Midlands Tonight | Review by Steve Bennett

Midlands Tonight

Note: This review is from 2015

Review by Steve Bennett

A little friendly local rivalry surrounds the Midlands Tonight showcase, as a battalion of new and newish comics from the West Midlands encroach on the biggest comedy festival in the East. Still, they pulled a sizeable audience to this intimate basement bar – a clear benefit of doing a free show.

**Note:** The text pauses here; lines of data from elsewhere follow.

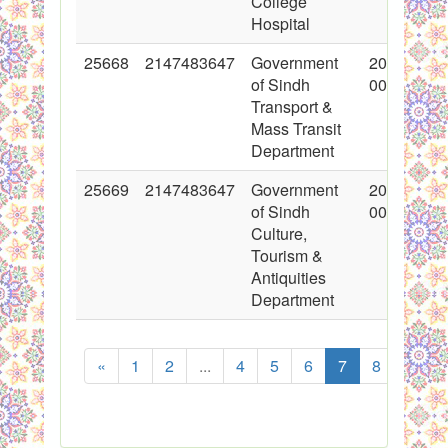
College
Hospital
25668
2147483647
Government
2015-11-0
of Sindh
00:00:00
Transport &
Mass Transit
Department
25669
2147483647
Government
2015-11-0
of Sindh
00:00:00
Culture,
Tourism &
Antiquities
Department
«
1
2
...
4
5
6
7
8
9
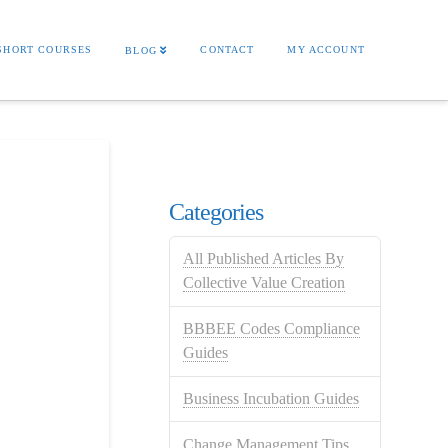
SHORT COURSES
CONTACT
MY ACCOUNT
BLOG
Categories
All Published Articles By
Collective Value Creation
BBBEE Codes Compliance
Guides
Business Incubation Guides
Change Management Tips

Host Lucy Thompson tells us that this is the eve of her first anniversary doing stand-up. Like many newer acts, her creativity is relatively limited, although her confidence and friendliness set a very good mood. When she talks about being a marathon runner, despite not having an obvious athlete’s physique, one great line is surrounded by chit-chat; when she says she’s half-Scottish, half-Italian, it means she’s some of the stereotypes of each nationality. As host, the focus is more on her demeanour than her material, which plays to her strengths, as the material would benefit from a tighter focus on the gags.

Tom Rackham similarly didn’t seem to strike out into particularly new areas, with jokes about being so mashed he’d dance to a car alarm, giving off a gay vibe despite being straight, premature ejaculations and the awkwardness after sex. Again he has a confident, affable style and the jokes get enough laughs, but you couldn’t call him particularly distinctive among hundreds of comics with similar lives and similar material.

Erika Benning is still finding her way, too. Half the set is unabashedly below-the-belt but suffers from diminishing returns… for example a nice line suggesting a ‘Birmingham’ version of the ‘Brazilian’ has an impact, but as she repeats the formula for other places the surprise – and the ‘eugh!’ factor – diminishes. The other half offers a more anecdotal approach, as she tells of a school trip to the zoo… but her storytelling skills aren’t too developed, with extraneous set-up and uncertain credibility.

Tom Christian was the shared winner of the new act title at this year’s Midland Comedy Awards… though with his opening line ‘I know what you’re all thinking …. has let himself go’ will not be taking home prizes for originality. Yet once beyond discussing his appearance, he demonstrated a much keener wit. He has a penchant for intricate, silly linguistic constructs – wordplay more elaborate and inventive than a simple pun – which proves delightfully tricksy.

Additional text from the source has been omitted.